Transcribed page contents
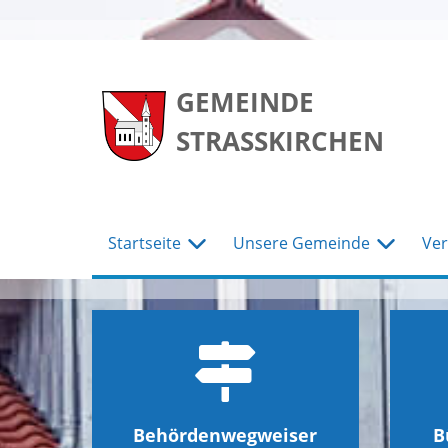
zum
zum
zum
Hauptmenu
Seiteninhalt
Footer
GEMEINDE
STRASSKIRCHEN
Startseite
Unsere Gemeinde
Ver
Behördenwegweiser
B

* Task goal:
Write out all of the records above. Keep them exact and leave out the pictures.

* Task answer:
zum
zum
zum
Hauptmenu
Seiteninhalt
Footer
GEMEINDE
STRASSKIRCHEN
Startseite
Unsere Gemeinde
Ver
Behördenwegweiser
B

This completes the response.